The next FIC Advisory Board meeting will be virtual and at the end of June with the date to be determined. The next in-person FIC Advisory Board meeting is September 10-11, 2026.

Dr. Gebreyes asked about Fogarty's collaborative activities, and whether it was possible to continue the work of DS-I Africa by partnering directly with foundations who were formerly contributing through the Common Fund. Dr.

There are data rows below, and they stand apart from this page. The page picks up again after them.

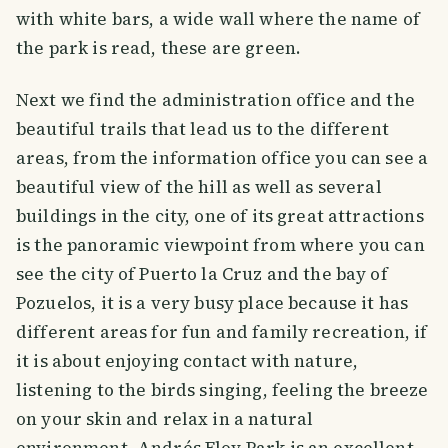
with white bars, a wide wall where the name of
the park is read, these are green.
Next we find the administration office and the
beautiful trails that lead us to the different
areas, from the information office you can see a
beautiful view of the hill as well as several
buildings in the city, one of its great attractions
is the panoramic viewpoint from where you can
see the city of Puerto la Cruz and the bay of
Pozuelos, it is a very busy place because it has
different areas for fun and family recreation, if
it is about enjoying contact with nature,
listening to the birds singing, feeling the breeze
on your skin and relax in a natural
environment, Andrés Eloy Park is an excellent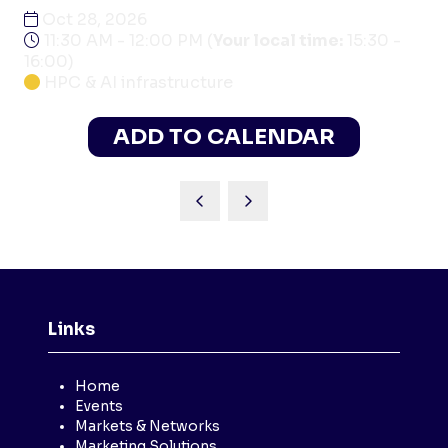
Oct 28, 2026
11:30 AM - 12:00 PM
(
Your local time:
15:30
-
16:00
)
HPC & AI infrastructure
ADD TO CALENDAR
Links
Home
Events
Markets & Networks
Marketing Solutions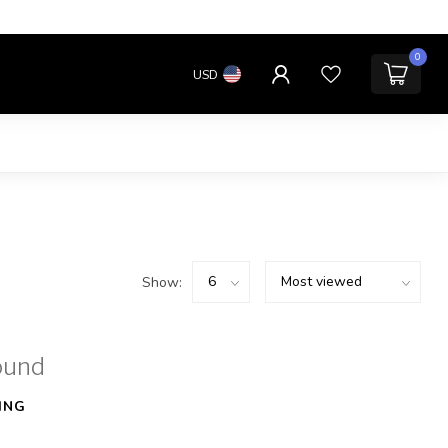
0
USD
Show:
ound
ING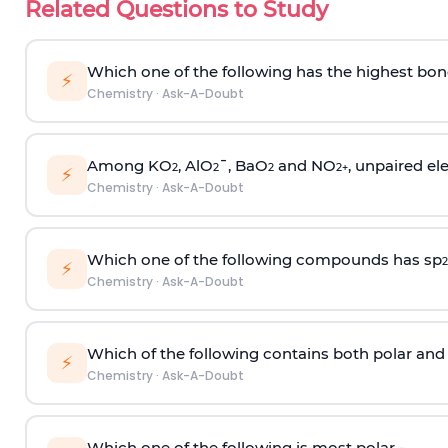
Related Questions to Study
Which one of the following has the highest bon
⚡
Chemistry
·
Ask-A-Doubt
Among KO
, AlO
¯, BaO
and NO
, unpaired ele
2
2
2
2
+
⚡
Chemistry
·
Ask-A-Doubt
Which one of the following compounds has sp
2
⚡
Chemistry
·
Ask-A-Doubt
Which of the following contains both polar and
⚡
Chemistry
·
Ask-A-Doubt
Which one of the following is most polar -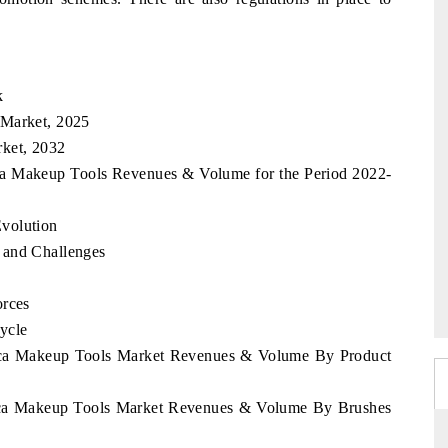
k
 Market, 2025
rket, 2032
ica Makeup Tools Revenues & Volume for the Period 2022-
volution
 and Challenges
orces
ycle
frica Makeup Tools Market Revenues & Volume By Product
frica Makeup Tools Market Revenues & Volume By Brushes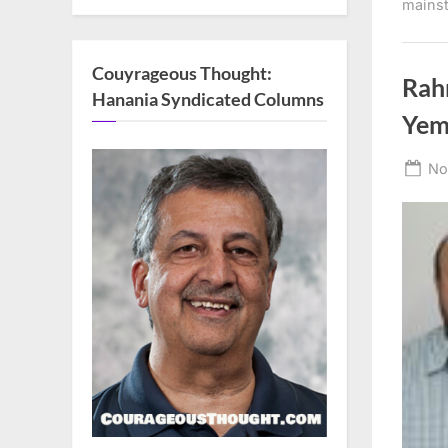
mains
Couyrageous Thought:
Rah
Hanania Syndicated Columns
Yem
Po
No
on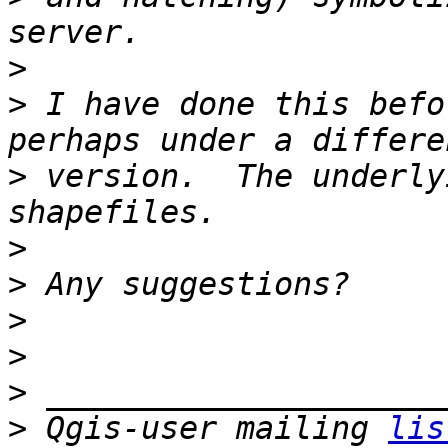
>
>
 I have done this befo
>
 version.  The underly
>
>
>
>
>
>
 Qgis-user mailing 
lis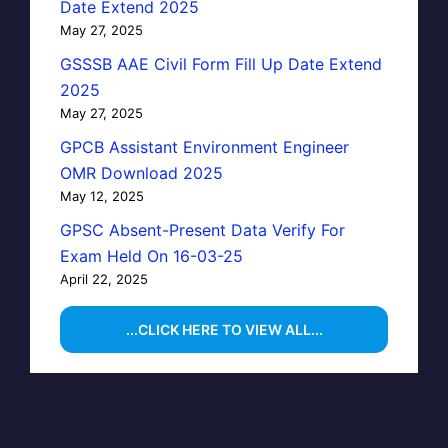
Date Extend 2025
May 27, 2025
GSSSB AAE Civil Form Fill Up Date Extend
2025
May 27, 2025
GPCB Assistant Environment Engineer
OMR Download 2025
May 12, 2025
GPSC Absent-Present Data Verify For
Exam Held On 16-03-25
April 22, 2025
...CLICK HERE TO VIEW ALL...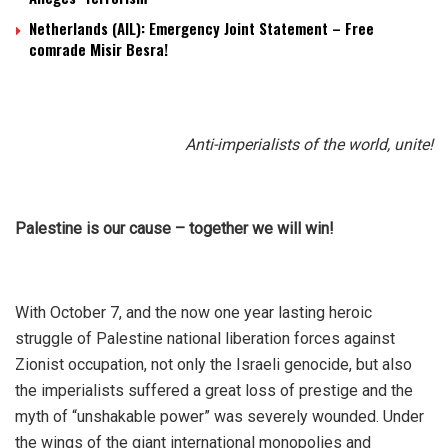
Netherlands (AIL): Emergency Joint Statement – Free
comrade Misir Besra!
Anti-imperialists of the world, unite!
Palestine is our cause – together we will win!
With October 7, and the now one year lasting heroic
struggle of Palestine national liberation forces against
Zionist occupation, not only the Israeli genocide, but also
the imperialists suffered a great loss of prestige and the
myth of “unshakable power” was severely wounded. Under
the wings of the giant international monopolies and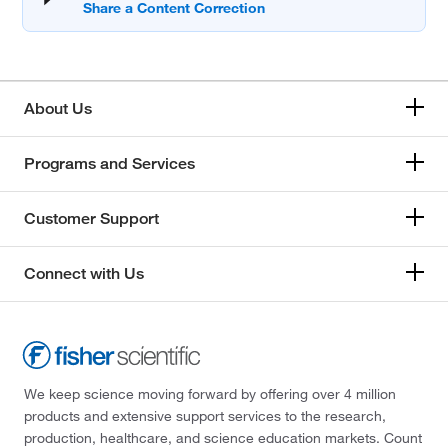
About Us
Programs and Services
Customer Support
Connect with Us
We keep science moving forward by offering over 4 million
products and extensive support services to the research,
production, healthcare, and science education markets. Count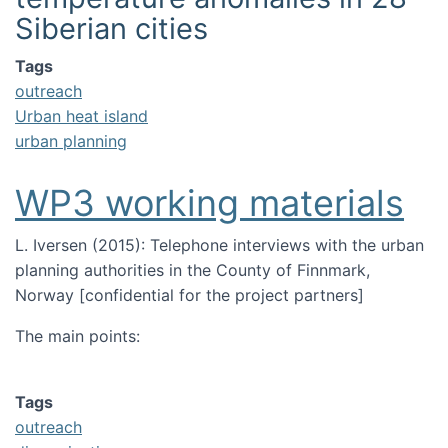
Siberian cities
Image
Tags
outreach
Urban heat island
urban planning
WP3 working materials
L. Iversen (2015):
T
elephone interviews with the urban
planning authorities in the County of Finnmark,
Norway [confidential for the project partners]
The main points:
Tags
outreach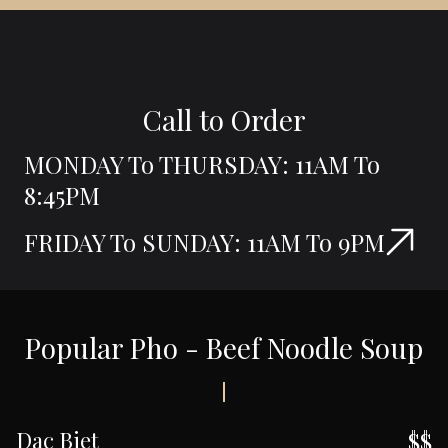
Call to Order
MONDAY To THURSDAY: 11AM To
8:45PM
FRIDAY To SUNDAY: 11AM To 9PM
Popular Pho - Beef Noodle Soup
Dac Biet
$$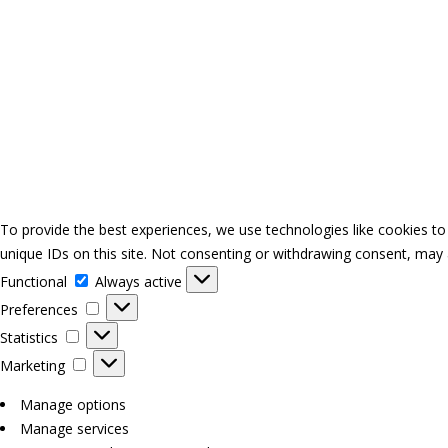
To provide the best experiences, we use technologies like cookies to
unique IDs on this site. Not consenting or withdrawing consent, may a
Functional
Functional
Always active
Preferences
Preferences
Statistics
Statistics
Marketing
Marketing
Manage options
Manage services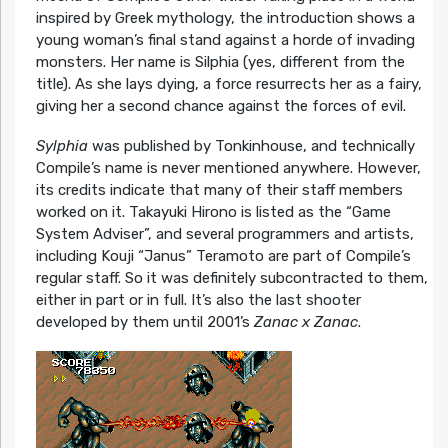
inspired by Greek mythology, the introduction shows a
young woman’s final stand against a horde of invading
monsters. Her name is Silphia (yes, different from the
title). As she lays dying, a force resurrects her as a fairy,
giving her a second chance against the forces of evil.
Sylphia
was published by Tonkinhouse, and technically
Compile’s name is never mentioned anywhere. However,
its credits indicate that many of their staff members
worked on it. Takayuki Hirono is listed as the “Game
System Adviser”, and several programmers and artists,
including Kouji “Janus” Teramoto are part of Compile’s
regular staff. So it was definitely subcontracted to them,
either in part or in full. It’s also the last shooter
developed by them until 2001’s
Zanac x Zanac
.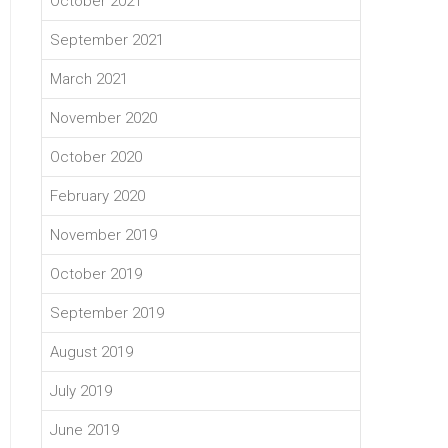
October 2021
September 2021
March 2021
November 2020
October 2020
February 2020
November 2019
October 2019
September 2019
August 2019
July 2019
June 2019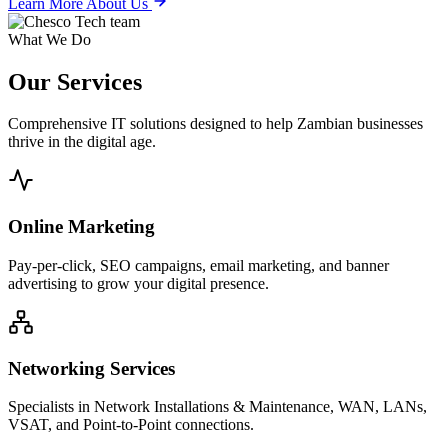
Learn More About Us
What We Do
Our
Services
Comprehensive IT solutions designed to help Zambian businesses
thrive in the digital age.
Online Marketing
Pay-per-click, SEO campaigns, email marketing, and banner
advertising to grow your digital presence.
Networking Services
Specialists in Network Installations & Maintenance, WAN, LANs,
VSAT, and Point-to-Point connections.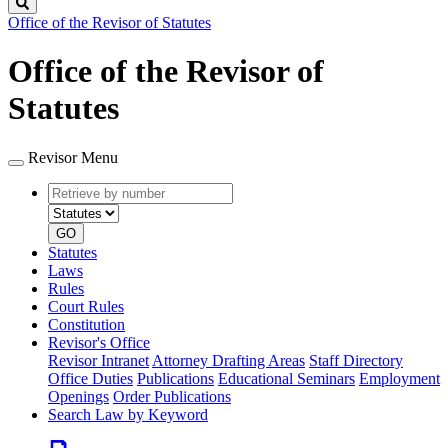
Search
Office of the Revisor of Statutes
Office of the Revisor of
Statutes
Revisor Menu
Retrieve
Document
by
type
number
GO
Statutes
Laws
Rules
Court Rules
Constitution
Revisor's Office
Revisor Intranet
Attorney Drafting Areas
Staff Directory
Office Duties
Publications
Educational Seminars
Employment
Openings
Order Publications
Search Law by Keyword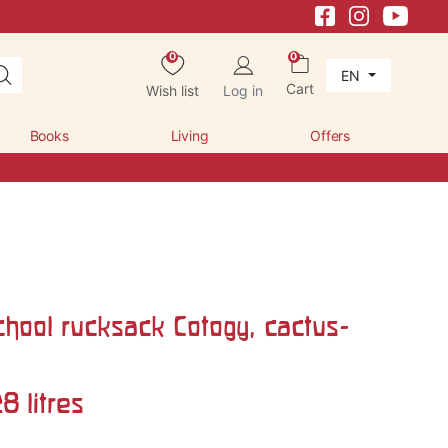
0
0
EN
Cart
Wish list
Log in
Books
Living
Offers
chool rucksack Cotogy, cactus-
8 litres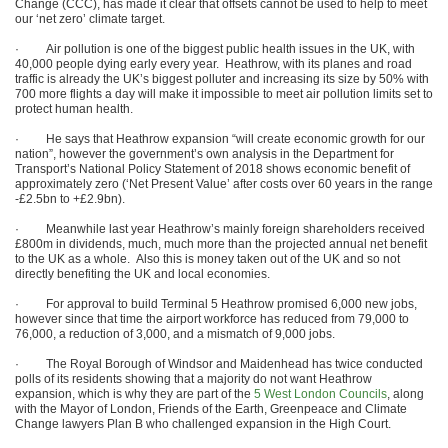
Change (CCC), has made it clear that offsets cannot be used to help to meet
our ‘net zero’ climate target.
· Air pollution is one of the biggest public health issues in the UK, with
40,000 people dying early every year. Heathrow, with its planes and road
traffic is already the UK’s biggest polluter and increasing its size by 50% with
700 more flights a day will make it impossible to meet air pollution limits set to
protect human health.
· He says that Heathrow expansion “will create economic growth for our
nation”, however the government’s own analysis in the Department for
Transport’s National Policy Statement of 2018 shows economic benefit of
approximately zero (‘Net Present Value’ after costs over 60 years in the range
-£2.5bn to +£2.9bn).
· Meanwhile last year Heathrow’s mainly foreign shareholders received
£800m in dividends, much, much more than the projected annual net benefit
to the UK as a whole. Also this is money taken out of the UK and so not
directly benefiting the UK and local economies.
· For approval to build Terminal 5 Heathrow promised 6,000 new jobs,
however since that time the airport workforce has reduced from 79,000 to
76,000, a reduction of 3,000, and a mismatch of 9,000 jobs.
· The Royal Borough of Windsor and Maidenhead has twice conducted
polls of its residents showing that a majority do not want Heathrow
expansion, which is why they are part of the
5 West London Councils
, along
with the Mayor of London, Friends of the Earth, Greenpeace and Climate
Change lawyers Plan B who challenged expansion in the High Court.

Povlich said that Fogarty typically doubles its budget each year with co-funding. While it is unlikely that a single foundation will take over and continue funding the DS-I Africa program, there are opportunities to leverage the priorities of groups like the Wellcome Trust who are interested in building off DS-I Africa. Dr. Beyrer thanked Dr. Kilmarx for his leadership at Fogarty and said that while this is a challenging time for international solidarity and collaboration, global health remains an example of why it is important.

Closing Remarks

Dr. Kilmarx thanked the Board members for their engagement in the meeting, and the Fogarty staff for all of their hard work in fulfilling Fogarty's mission, especially given the challenges of the past year. There being no further business, the meeting was adjourned at 12:31 p.m.